- **Exercise requirements**
Where a line of the entries holds the string "adjustments", copy that line.

- **Data shown**
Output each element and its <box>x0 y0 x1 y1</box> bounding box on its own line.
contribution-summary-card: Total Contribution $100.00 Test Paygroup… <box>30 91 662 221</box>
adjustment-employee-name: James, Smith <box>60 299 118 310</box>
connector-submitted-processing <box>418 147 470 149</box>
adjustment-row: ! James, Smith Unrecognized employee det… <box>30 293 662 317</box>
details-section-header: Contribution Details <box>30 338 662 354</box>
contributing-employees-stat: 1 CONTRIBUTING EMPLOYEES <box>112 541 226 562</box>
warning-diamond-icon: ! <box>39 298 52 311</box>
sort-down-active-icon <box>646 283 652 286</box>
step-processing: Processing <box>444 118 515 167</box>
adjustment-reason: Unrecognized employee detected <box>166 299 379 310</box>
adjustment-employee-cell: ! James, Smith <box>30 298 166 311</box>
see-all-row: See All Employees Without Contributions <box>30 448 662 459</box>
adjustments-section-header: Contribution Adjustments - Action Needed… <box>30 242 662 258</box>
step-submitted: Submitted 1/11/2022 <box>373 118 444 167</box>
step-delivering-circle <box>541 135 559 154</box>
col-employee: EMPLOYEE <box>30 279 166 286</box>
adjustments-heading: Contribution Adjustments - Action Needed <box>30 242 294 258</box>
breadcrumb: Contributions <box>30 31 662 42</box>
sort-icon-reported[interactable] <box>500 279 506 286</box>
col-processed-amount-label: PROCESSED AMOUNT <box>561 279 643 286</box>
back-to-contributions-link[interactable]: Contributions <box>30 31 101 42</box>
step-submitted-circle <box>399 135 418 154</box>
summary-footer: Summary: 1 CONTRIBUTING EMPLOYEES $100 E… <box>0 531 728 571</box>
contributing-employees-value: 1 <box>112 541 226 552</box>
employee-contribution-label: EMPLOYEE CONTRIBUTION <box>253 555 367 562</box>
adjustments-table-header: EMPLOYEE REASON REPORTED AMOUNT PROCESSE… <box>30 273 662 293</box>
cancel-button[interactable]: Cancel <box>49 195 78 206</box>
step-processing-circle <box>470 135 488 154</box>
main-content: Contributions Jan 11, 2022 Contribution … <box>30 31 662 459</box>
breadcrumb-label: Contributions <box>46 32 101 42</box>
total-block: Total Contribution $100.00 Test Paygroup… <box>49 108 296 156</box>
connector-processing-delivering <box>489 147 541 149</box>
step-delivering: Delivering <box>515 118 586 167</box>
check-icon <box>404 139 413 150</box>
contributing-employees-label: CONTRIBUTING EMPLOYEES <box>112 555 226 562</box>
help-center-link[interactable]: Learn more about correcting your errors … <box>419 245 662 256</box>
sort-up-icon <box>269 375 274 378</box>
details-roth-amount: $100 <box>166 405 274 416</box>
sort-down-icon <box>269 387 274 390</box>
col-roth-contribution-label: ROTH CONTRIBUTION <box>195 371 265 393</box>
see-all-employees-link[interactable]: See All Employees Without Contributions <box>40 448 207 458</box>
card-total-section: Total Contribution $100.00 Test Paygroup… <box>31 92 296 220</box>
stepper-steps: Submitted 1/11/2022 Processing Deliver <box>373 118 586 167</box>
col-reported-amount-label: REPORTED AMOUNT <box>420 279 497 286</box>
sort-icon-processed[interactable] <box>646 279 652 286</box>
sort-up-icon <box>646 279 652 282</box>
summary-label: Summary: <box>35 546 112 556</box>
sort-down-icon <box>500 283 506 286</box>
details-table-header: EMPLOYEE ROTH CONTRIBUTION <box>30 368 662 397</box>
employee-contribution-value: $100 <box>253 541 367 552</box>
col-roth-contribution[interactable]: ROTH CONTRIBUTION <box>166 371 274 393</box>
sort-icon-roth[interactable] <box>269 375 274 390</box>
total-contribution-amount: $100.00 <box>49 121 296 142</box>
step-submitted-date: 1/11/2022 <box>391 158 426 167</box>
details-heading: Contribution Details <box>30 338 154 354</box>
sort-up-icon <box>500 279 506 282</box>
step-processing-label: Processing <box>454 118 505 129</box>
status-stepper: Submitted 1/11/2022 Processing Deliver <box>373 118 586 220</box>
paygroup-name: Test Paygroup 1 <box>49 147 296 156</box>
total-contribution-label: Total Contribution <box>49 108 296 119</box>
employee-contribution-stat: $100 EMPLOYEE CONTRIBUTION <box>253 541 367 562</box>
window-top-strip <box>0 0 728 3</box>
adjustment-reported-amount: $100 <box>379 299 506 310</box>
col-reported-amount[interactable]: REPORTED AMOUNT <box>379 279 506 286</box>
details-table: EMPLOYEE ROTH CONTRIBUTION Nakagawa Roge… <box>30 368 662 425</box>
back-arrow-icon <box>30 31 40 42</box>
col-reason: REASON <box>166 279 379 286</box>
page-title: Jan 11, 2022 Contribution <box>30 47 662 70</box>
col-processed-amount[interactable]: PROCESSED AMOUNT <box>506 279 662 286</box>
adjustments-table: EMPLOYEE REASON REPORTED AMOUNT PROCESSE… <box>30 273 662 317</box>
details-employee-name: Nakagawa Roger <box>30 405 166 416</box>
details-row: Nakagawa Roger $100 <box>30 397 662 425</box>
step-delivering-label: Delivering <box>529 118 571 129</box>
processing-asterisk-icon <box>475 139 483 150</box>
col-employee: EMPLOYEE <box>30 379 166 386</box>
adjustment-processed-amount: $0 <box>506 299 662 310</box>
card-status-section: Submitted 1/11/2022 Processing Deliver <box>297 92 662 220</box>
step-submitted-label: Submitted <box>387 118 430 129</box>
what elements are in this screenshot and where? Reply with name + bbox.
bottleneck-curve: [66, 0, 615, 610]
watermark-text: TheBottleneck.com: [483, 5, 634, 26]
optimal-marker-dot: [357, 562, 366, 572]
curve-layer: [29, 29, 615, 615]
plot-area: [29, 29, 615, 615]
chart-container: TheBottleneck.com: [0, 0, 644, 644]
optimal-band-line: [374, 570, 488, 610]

* * *

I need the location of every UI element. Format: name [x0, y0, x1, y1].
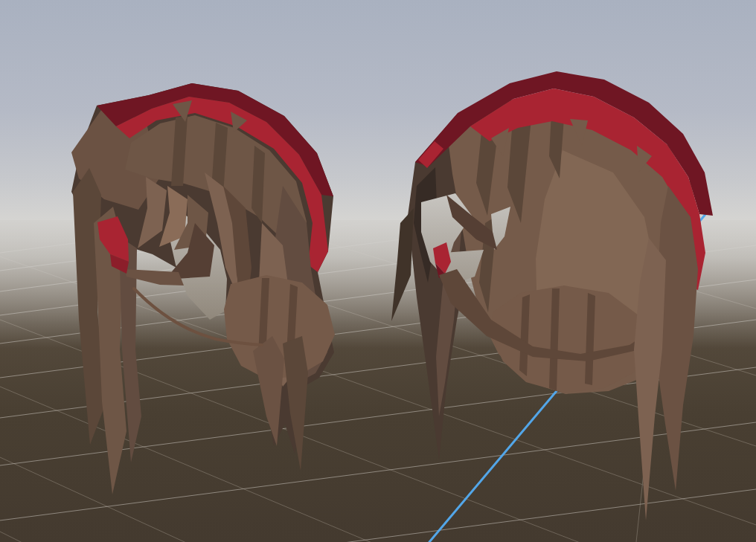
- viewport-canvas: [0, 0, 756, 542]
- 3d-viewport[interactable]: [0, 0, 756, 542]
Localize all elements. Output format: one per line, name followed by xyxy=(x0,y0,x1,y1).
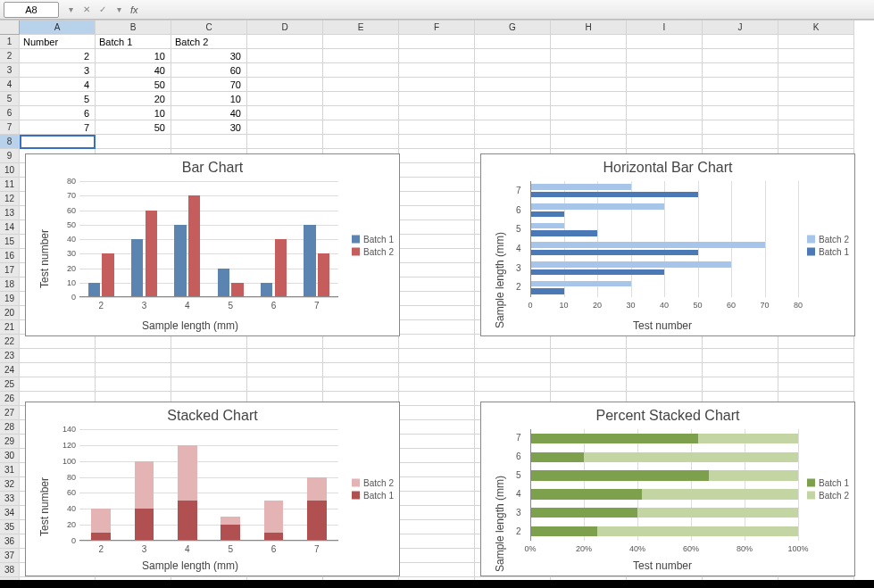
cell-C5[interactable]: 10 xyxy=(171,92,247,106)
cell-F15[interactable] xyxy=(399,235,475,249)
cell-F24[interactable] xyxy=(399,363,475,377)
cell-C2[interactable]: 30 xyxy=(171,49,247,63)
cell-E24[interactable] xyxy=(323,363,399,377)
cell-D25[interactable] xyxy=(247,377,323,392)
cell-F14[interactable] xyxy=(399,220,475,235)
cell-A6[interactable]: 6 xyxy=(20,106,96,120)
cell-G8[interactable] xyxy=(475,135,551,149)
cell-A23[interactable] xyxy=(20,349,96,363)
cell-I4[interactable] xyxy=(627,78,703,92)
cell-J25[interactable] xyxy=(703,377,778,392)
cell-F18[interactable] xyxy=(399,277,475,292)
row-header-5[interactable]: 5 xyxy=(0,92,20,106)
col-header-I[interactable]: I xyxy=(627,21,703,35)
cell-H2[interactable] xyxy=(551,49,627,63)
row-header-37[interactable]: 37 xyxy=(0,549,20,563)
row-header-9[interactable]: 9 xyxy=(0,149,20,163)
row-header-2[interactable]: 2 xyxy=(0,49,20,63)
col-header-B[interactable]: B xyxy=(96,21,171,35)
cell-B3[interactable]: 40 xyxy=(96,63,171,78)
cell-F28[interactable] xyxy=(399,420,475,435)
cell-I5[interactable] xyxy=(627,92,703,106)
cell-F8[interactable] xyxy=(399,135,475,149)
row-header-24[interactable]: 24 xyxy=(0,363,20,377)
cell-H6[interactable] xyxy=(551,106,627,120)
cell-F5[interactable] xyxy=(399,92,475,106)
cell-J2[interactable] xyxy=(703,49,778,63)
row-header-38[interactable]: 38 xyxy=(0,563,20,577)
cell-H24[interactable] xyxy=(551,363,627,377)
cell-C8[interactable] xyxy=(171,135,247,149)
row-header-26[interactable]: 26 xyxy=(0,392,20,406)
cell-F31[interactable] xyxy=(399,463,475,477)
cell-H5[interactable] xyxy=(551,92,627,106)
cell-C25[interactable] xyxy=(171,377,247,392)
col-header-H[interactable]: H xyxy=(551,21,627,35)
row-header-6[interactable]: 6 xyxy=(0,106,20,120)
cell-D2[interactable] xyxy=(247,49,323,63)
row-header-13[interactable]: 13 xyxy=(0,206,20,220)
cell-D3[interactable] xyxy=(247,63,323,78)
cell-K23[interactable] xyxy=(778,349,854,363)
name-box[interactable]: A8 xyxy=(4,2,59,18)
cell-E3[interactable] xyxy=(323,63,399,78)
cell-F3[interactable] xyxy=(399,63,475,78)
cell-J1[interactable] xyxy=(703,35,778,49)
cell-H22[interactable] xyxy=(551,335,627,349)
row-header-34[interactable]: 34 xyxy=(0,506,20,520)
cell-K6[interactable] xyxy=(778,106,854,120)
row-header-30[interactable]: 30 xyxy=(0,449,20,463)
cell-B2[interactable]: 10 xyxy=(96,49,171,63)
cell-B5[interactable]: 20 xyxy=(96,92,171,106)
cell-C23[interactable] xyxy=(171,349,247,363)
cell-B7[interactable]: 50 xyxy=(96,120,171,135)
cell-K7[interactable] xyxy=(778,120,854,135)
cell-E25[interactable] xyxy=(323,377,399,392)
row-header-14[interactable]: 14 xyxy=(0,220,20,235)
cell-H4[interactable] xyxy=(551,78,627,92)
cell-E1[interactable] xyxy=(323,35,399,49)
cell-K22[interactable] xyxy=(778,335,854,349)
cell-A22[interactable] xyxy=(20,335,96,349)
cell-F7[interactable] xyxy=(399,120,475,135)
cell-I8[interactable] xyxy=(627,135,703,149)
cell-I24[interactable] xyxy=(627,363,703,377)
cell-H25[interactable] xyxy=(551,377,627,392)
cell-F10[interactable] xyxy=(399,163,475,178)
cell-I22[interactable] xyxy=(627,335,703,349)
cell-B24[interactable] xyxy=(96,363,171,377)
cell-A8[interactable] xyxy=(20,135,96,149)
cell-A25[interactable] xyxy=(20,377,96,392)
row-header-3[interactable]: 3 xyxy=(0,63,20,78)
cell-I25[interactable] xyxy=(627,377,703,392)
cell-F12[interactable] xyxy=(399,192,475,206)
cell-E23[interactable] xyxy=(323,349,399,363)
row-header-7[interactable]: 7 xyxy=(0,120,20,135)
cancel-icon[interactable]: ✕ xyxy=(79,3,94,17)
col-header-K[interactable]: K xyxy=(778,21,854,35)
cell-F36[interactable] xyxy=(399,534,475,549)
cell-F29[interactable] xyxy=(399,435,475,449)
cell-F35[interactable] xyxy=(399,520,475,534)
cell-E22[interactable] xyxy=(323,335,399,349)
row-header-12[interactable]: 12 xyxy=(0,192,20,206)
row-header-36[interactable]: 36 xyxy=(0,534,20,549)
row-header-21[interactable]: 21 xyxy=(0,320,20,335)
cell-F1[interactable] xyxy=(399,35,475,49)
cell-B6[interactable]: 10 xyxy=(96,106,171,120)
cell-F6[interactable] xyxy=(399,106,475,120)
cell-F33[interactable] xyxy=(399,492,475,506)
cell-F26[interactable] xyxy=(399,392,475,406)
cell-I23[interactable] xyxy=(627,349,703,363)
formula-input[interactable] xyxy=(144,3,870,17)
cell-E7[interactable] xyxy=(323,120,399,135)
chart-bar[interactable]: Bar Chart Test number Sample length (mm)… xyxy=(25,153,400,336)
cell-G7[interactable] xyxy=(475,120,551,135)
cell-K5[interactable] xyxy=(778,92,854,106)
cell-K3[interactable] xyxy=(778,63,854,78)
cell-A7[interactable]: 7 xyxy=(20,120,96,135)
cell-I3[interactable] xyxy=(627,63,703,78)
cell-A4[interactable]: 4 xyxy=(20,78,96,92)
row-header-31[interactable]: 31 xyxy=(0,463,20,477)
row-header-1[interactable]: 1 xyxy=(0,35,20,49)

...

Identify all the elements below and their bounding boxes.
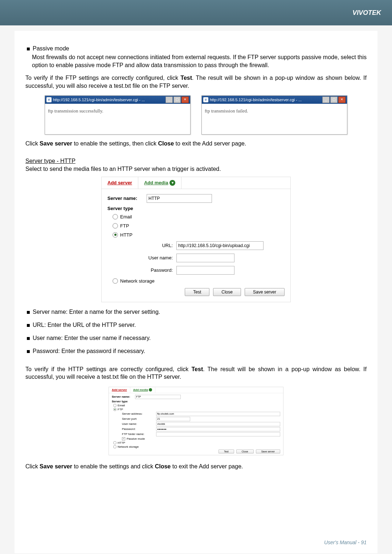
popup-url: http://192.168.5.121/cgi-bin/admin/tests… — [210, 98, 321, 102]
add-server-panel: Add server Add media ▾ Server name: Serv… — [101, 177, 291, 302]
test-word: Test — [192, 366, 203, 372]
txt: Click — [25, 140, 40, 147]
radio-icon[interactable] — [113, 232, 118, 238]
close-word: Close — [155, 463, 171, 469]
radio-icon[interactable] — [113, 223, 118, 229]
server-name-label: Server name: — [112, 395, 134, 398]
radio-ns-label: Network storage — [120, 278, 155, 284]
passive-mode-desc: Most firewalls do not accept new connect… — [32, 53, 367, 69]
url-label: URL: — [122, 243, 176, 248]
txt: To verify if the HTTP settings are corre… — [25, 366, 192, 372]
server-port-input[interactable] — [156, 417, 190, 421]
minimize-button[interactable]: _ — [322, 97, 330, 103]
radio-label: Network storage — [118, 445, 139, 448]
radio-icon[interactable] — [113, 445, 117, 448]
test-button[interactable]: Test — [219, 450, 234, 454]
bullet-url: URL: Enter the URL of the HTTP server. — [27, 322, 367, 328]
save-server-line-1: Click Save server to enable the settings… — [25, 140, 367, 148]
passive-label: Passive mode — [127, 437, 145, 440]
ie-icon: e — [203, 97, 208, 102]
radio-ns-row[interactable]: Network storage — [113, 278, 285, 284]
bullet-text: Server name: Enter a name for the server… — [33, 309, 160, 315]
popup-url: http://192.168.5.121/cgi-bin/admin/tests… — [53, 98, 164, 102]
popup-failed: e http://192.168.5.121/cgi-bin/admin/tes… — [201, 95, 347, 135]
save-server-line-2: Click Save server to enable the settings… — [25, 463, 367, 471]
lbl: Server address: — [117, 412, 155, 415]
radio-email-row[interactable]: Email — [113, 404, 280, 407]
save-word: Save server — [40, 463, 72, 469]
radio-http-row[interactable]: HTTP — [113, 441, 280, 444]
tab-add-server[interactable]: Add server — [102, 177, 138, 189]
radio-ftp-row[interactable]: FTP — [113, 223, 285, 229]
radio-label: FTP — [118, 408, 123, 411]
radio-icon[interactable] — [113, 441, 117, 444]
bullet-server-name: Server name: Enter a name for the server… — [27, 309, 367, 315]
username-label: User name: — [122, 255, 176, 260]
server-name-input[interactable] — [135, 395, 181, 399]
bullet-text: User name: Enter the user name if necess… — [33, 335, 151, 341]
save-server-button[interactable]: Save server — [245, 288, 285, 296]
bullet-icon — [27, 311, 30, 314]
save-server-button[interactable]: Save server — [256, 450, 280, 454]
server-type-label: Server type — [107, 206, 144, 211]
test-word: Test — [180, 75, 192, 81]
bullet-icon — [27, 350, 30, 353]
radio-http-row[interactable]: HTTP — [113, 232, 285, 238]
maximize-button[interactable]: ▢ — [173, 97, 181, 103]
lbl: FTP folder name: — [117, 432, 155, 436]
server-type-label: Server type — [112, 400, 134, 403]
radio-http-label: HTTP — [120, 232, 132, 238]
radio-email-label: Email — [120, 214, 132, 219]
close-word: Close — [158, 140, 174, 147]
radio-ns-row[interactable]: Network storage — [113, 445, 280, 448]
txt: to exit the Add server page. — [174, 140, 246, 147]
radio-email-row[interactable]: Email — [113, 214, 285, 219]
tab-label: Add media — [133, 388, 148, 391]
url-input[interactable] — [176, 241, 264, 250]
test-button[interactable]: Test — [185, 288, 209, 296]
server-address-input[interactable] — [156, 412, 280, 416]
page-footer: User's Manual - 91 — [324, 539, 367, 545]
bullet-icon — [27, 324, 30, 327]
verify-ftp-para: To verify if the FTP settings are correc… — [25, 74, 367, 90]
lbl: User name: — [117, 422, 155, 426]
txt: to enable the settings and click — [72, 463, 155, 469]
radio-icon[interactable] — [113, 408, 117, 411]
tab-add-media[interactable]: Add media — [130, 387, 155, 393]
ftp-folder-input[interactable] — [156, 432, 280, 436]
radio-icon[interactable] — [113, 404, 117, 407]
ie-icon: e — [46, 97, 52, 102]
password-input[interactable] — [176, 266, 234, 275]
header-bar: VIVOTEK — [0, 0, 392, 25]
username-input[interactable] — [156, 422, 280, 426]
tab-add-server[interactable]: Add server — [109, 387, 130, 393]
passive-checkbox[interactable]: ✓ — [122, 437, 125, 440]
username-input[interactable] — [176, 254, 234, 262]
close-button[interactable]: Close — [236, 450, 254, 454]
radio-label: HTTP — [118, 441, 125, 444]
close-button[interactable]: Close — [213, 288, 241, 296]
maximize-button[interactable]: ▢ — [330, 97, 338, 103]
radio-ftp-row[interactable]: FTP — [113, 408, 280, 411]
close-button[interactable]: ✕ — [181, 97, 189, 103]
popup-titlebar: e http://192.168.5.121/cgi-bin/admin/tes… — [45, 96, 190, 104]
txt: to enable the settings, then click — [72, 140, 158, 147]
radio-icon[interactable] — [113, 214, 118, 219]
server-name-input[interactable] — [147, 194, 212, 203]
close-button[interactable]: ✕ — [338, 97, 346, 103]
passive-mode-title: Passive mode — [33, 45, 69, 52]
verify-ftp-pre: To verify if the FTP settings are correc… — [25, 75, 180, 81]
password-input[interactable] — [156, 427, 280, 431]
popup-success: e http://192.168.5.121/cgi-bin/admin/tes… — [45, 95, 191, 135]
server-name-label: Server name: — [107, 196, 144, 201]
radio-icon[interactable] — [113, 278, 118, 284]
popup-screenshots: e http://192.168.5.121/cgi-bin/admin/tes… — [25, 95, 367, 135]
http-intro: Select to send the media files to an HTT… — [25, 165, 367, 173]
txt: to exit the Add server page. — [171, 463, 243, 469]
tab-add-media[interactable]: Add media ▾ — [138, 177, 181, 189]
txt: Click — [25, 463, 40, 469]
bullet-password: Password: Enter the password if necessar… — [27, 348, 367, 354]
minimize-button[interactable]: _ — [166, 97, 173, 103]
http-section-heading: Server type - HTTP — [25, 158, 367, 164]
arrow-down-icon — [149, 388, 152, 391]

- **Output of the exercise**
adjustments-section-header: Contribution Adjustments - Action Needed… <box>30 242 662 258</box>
adjustments-heading: Contribution Adjustments - Action Needed <box>30 242 294 258</box>
adjustments-table-header: EMPLOYEE REASON REPORTED AMOUNT PROCESSE… <box>30 273 662 293</box>
adjustments-table: EMPLOYEE REASON REPORTED AMOUNT PROCESSE… <box>30 273 662 317</box>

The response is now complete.